Quotes from Service Users

  • “Dear Friends, as far as I am concerned, the support is perfect, you have helped me such a lot. I thank you  all from the bottom of my heart, also for the lovely card enclosed with my food. God bless you all” 
  • “I have been really satisfied and the great work the Red Cross and helper do. If it was not for your self’s, I  would just be one number slipped by. The helper was great and talked to me for a long time.” 
  • “If yourselves did not do what you are helping with, my distress would have gone high and I would gone  downhill with my health. You had no trouble doing things for me, it is a long hard time for me. If there was  not people like the Red Cross and helpers and other lifelines, a lot more people would not be here. All I can  say is I cannot say thank you enough for all your support.” 

British Red Cross Volunteer Quotes 

  • “When I was asked, as a volunteer, to assist with the work of the BRC by contacting those severe/moderate  patients advised to Stay at Home, I was glad of the opportunity to do something useful.  
  • “This was because I, myself, am in the “vulnerable” group of people whose daily life had also become  restricted.” 
  • Response to my somewhat “out of the blue” call was generally welcomed once the name RED CROSS was  mentioned. Calls lasted anything from“ Yes, we’re fine … good bye” to a long chat covering anything from  trouble with neighbours to problems with arthritic knees, nightly trips to the bathroom, over-eating and  haircuts!! 
  • On a practical level, as well as listening, I was able to assist a few people to get help with some problems. 
  • One of these was a terminally ill man who had lost his hearing aids and was unable to attend the clinic for  assessment.
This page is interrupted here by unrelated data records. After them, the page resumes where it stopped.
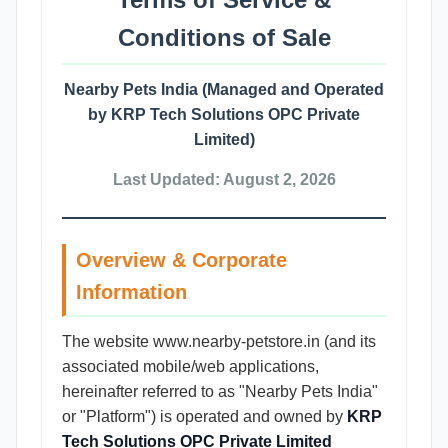
Conditions of Sale
Nearby Pets India (Managed and Operated
by KRP Tech Solutions OPC Private
Limited)
Last Updated: August 2, 2026
Overview & Corporate
Information
The website www.nearby-petstore.in (and its
associated mobile/web applications,
hereinafter referred to as "Nearby Pets India"
or "Platform") is operated and owned by
KRP
Tech Solutions OPC Private Limited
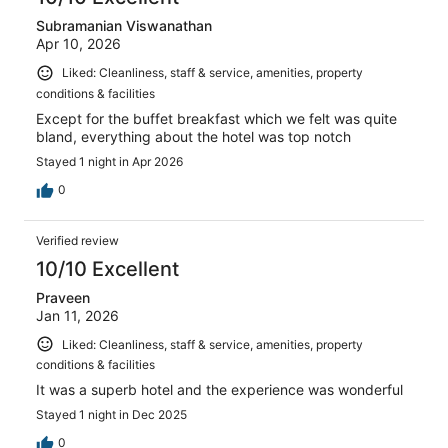
Subramanian Viswanathan
Apr 10, 2026
Liked: Cleanliness, staff & service, amenities, property
conditions & facilities
Except for the buffet breakfast which we felt was quite
bland, everything about the hotel was top notch
Stayed 1 night in Apr 2026
0
Verified review
10/10 Excellent
Praveen
Jan 11, 2026
Liked: Cleanliness, staff & service, amenities, property
conditions & facilities
It was a superb hotel and the experience was wonderful
Stayed 1 night in Dec 2025
0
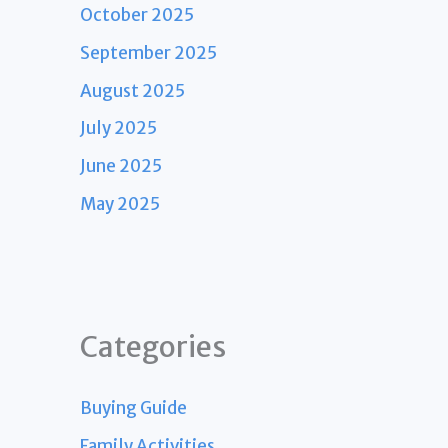
October 2025
September 2025
August 2025
July 2025
June 2025
May 2025
Categories
Buying Guide
Family Activities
He didn’t want to bother the doctor or the ENT dept. so I offered to call them on his behalf. The  outcome was that they were able to furnish him with a new set based on his previous script and posted them  out to him. When I called him back to tell him this, the relief and gratitude in his voice was really touching.  The team leader at RC followed this up the next week to check all was well. 
  • In another call, the subject of a grandfather’s concerns over his daughter’s situation with her 3 children, one  of whom was autistic, living in a top flat in the town, were highlighted. He was so worried because she  clearly depended on his help (being a single parent) but that had to be stopped. My background is in  assisting families such as this and I was able to contact a support organisation in Edinburgh and give him  the direct number of someone I had worked with and who I knew would be able to assist them. 
  • Having made over 300 calls to a varied client group, the overwhelming response to my enquiries was that of  very grateful appreciation that someone had taken the time and trouble to be in touch.
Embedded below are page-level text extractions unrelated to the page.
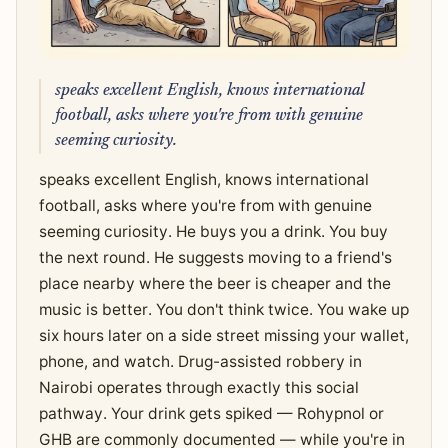
speaks excellent English, knows international
football, asks where you're from with genuine
seeming curiosity.
speaks excellent English, knows international
football, asks where you're from with genuine
seeming curiosity. He buys you a drink. You buy
the next round. He suggests moving to a friend's
place nearby where the beer is cheaper and the
music is better. You don't think twice. You wake up
six hours later on a side street missing your wallet,
phone, and watch. Drug-assisted robbery in
Nairobi operates through exactly this social
pathway. Your drink gets spiked — Rohypnol or
GHB are commonly documented — while you're in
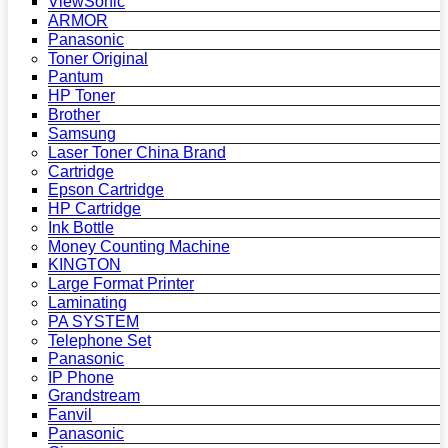
ViewSonic
ARMOR
Panasonic
Toner Original
Pantum
HP Toner
Brother
Samsung
Laser Toner China Brand
Cartridge
Epson Cartridge
HP Cartridge
Ink Bottle
Money Counting Machine
KINGTON
Large Format Printer
Laminating
PA SYSTEM
Telephone Set
Panasonic
IP Phone
Grandstream
Fanvil
Panasonic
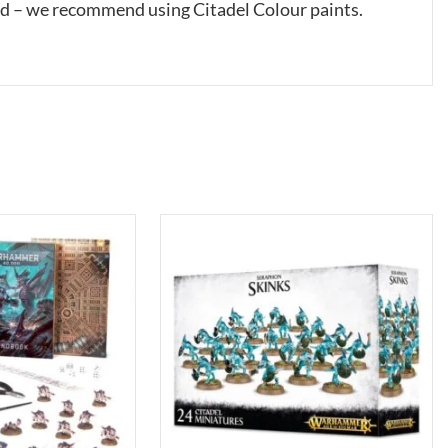
ed – we recommend using Citadel Colour paints.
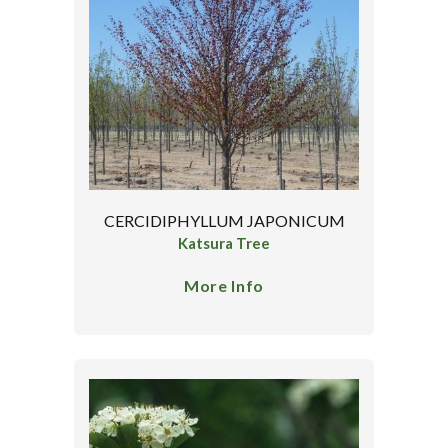
CERCIDIPHYLLUM JAPONICUM
Katsura Tree
More Info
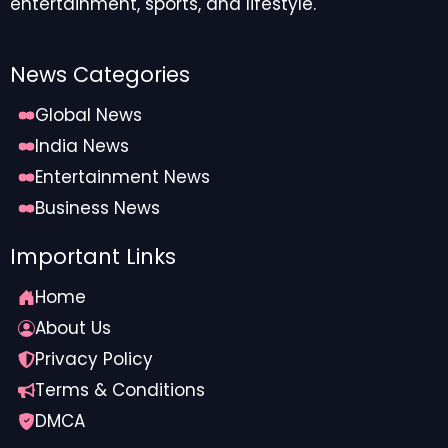
entertainment, sports, and lifestyle.
News Categories
Global News
India News
Entertainment News
Business News
Important Links
Home
About Us
Privacy Policy
Terms & Conditions
DMCA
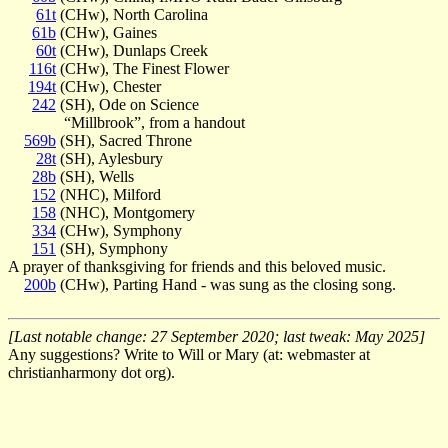
61t
(CHw), North Carolina
61b
(CHw), Gaines
60t
(CHw), Dunlaps Creek
116t
(CHw), The Finest Flower
194t
(CHw), Chester
242
(SH), Ode on Science
“Millbrook”, from a handout
569b
(SH), Sacred Throne
28t
(SH), Aylesbury
28b
(SH), Wells
152
(NHC), Milford
158
(NHC), Montgomery
334
(CHw), Symphony
151
(SH), Symphony
A prayer of thanksgiving for friends and this beloved music.
200b
(CHw), Parting Hand - was sung as the closing song.
[Last notable change: 27 September 2020; last tweak: May 2025]
Any suggestions? Write to Will or Mary (at: webmaster at
christianharmony dot org).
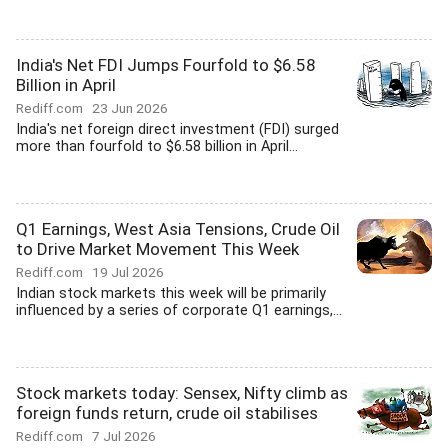
India's Net FDI Jumps Fourfold to $6.58
Billion in April
Rediff.com
23 Jun 2026
India's net foreign direct investment (FDI) surged
more than fourfold to $6.58 billion in April...
Q1 Earnings, West Asia Tensions, Crude Oil
to Drive Market Movement This Week
Rediff.com
19 Jul 2026
Indian stock markets this week will be primarily
influenced by a series of corporate Q1 earnings,...
Stock markets today: Sensex, Nifty climb as
foreign funds return, crude oil stabilises
Rediff.com
7 Jul 2026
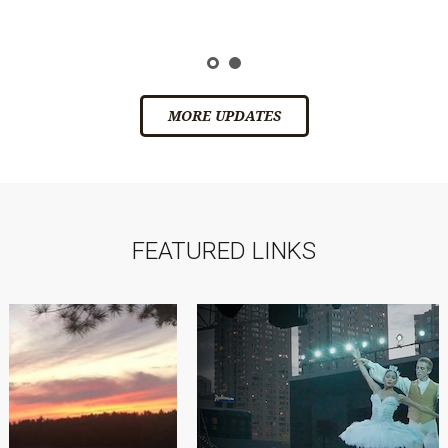
ic
s
MORE UPDATES
FEATURED LINKS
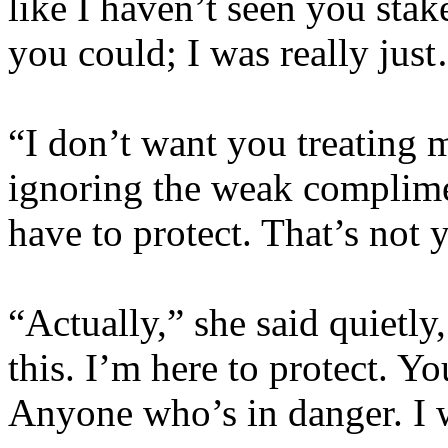
like I haven’t seen you st
you could; I was really ju
“I don’t want you treating 
ignoring the weak complim
have to protect. That’s not 
“Actually,” she said quietly
this. I’m here to protect. Yo
Anyone who’s in danger. I 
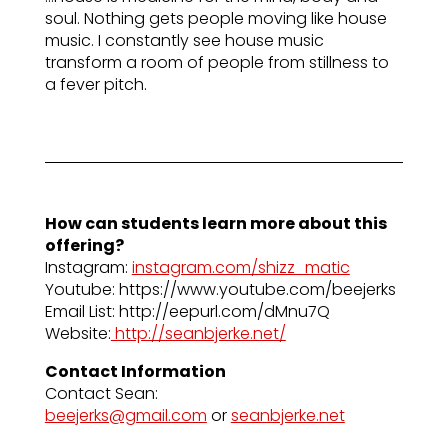
soul. Nothing gets people moving like house
music. I constantly see house music
transform a room of people from stillness to
a fever pitch.
How can students learn more about this
offering?
Instagram:
instagram.com/shizz_matic
Youtube: https://www.youtube.com/beejerks
Email List: http://eepurl.com/dMnu7Q
Website:
http://seanbjerke.net/
Contact Information
Contact Sean:
beejerks@gmail.com
or
seanbjerke.net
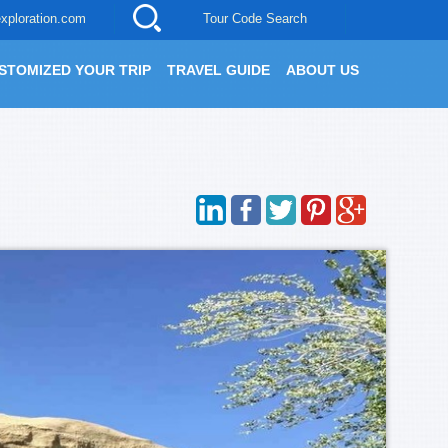
xploration.com
Tour Code Search
STOMIZED YOUR TRIP
TRAVEL GUIDE
ABOUT US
How did this make you feel?  

Leading on this piece of work has hands down been the most rewarding thing I have ever done in my career  working in the NHS. This has given me masses of job satisfaction, knowing that a service which I designed  and implemented has reached so many people and has helped them in some way is just incredible. I am  really proud of all involved and this is something I will never forget.

Reflecting on your experiences what have you learned? 

I have learnt that during these difficult times, we have to use the positives and jump at the opportunities it  gives us. We have been able to devise a new service and implement a new way of working which has made  such a difference to people, contacting people in ways in which we would never normally be able to thanks  to a relaxation in Information Governance legislation.

What difference has it made to you to tell your story as part of this project?  

I feel being able to share this story has given me a good chance to reflect and to share this with others in  the hope this may influence ways in which other areas work is great. I am privileged that the personal  outcomes network feel my work is worthy of sharing so thank you for giving me this opportunity.